Soy consciente de haberme ensuciado las manos y las rodillas gateando por el patio de baldosas combinadas de doña Felisa; una vecina de mi abuela y abuela, a su vez, de mi amiga Rosa; y de haber compartido con la nieta una tortuga de tierra: un ser tan diminuto y tan distante como nuestra edad de entonces.
Aquel bicho debía saber mucho respecto a nosotros y a nuestro empeño por pillarle _ con propósitos inconfesables _ de las patas, la cola o la cabeza; porque el día que nos metimos con el en el barreño de lavar la ropa, se encerró a cal y canto en su caparazón y nos dejó hacer libremente a nuestro antojo.
Era, seguramente, un día caluroso ya que nos habían dejado un fondo de agua para chapotear, aunque nosotros la usamos para llenar con una cuchara los agujeros del carapacho.
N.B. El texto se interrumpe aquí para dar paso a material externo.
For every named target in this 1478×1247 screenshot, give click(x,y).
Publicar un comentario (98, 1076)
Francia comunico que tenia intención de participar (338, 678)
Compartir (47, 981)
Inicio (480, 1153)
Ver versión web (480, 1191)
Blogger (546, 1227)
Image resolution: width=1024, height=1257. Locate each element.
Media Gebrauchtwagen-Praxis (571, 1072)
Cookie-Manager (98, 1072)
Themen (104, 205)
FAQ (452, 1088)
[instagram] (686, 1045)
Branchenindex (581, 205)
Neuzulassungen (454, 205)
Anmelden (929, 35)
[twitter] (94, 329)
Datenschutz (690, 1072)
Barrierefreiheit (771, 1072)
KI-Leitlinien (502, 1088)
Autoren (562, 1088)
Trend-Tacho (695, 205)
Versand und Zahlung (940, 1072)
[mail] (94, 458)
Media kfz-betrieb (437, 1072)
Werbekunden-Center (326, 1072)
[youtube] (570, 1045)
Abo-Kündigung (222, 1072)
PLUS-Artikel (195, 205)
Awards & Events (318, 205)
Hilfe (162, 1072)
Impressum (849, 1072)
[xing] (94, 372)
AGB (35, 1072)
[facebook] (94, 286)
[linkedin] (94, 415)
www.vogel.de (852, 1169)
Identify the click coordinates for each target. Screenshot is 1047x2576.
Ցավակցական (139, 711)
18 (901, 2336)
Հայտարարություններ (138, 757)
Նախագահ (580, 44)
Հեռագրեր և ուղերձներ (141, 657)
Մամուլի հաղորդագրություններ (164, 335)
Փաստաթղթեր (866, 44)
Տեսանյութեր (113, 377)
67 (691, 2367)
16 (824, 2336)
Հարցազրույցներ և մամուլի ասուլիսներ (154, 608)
Esperábamos, tal vez, que el animal saliera a protestar para atraparle, pero el bicho sabía mas que nosotros y se limitó a espiarnos desde el interior.
Cuando nos cansamos de insistir y decidimos hurgar con la cuchara, alguien, supongo que mi madre u otro aguafiestas cualquiera, nos sacó en volandas del barreño para secarnos. Rosa y yo, incomprendidos como siempre, nos echamos a llorar a dúo, mientras el animalito, libre de nuestras manos asesinas, corría a esconderse detrás de las macetas en una escapada nunca vista entre los de su especie.
Jamás volví a tener noticias de aquella tortuga, pero cada vez que piso un patio de baldosas en damero; con rincones en sombra y tiestos de esos que tanto abundan en las casonas viejas; tengo la sensación de que el animalito sigue escondido por allí y, para que no le atormente, me está espiando.